Computational skills for management, visualization and analysis of large and complex data which are necessary for modern statistics. Includes a wide range of topics necessary for data analytics, including harvesting data from websites and common data structures, setting up and working with databases, and designing interactive data displays.

Learning Objectives

  • Access and leverage data stored in formats which are commonly used outside of statistics (HTML, JSON, XML, PDF, APIs) and transform these data to formats which are used for statistical analysis.
    • Scrape data off of the internet and assemble it into a “tidy” format for visualization and analysis.
    • Read in structured data from record-based formats (XML, JSON) and transform this data to a table-based format.
    • Use optical character recognition and other tools to extract data from a PDF file systematically.
    • Use an API to request data from an online service.
    • Implement data cleaning and quality control measures to ensure that data is read in correctly.
  • Develop skills for visualization and communication of complex data using interactive graphics.
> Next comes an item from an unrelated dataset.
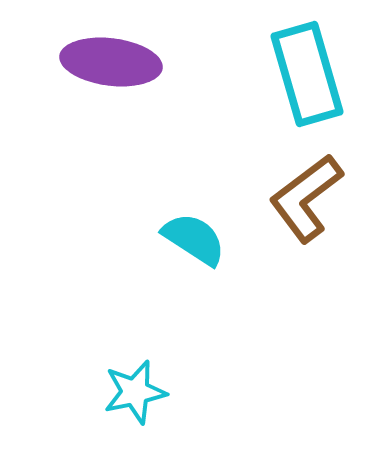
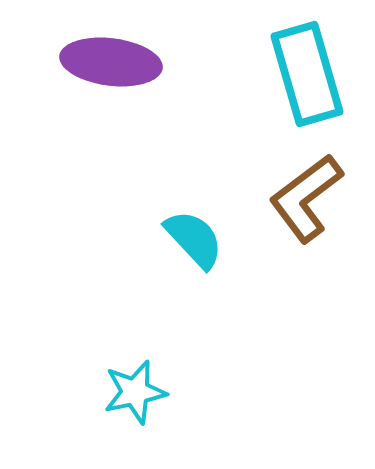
cyan semicircle: rotated 14 degrees clockwise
You will be able to
    • Determine when an interactive chart is preferable to a static chart.
    • Create an interactive chart using JavaScript-based tools such as Plotly, Observable.js, or Shiny.
    • Integrate your interactive chart into a report or web page, along with supportive text describing the chart and important findings.
  • Understand and leverage data management tools for storing and manipulating data, including
    • Identifying situations where an external database is preferable to working with data in-memory.
    • Accessing data in an external SQL, Parquet, or Arrow database.
    • Discussing the tradeoffs between different tools for data management and different approaches to data storage.
    • Design an analysis strategy for large data which does not fit into computer memory by selecting from strategies such as sampling and split-apply-combine.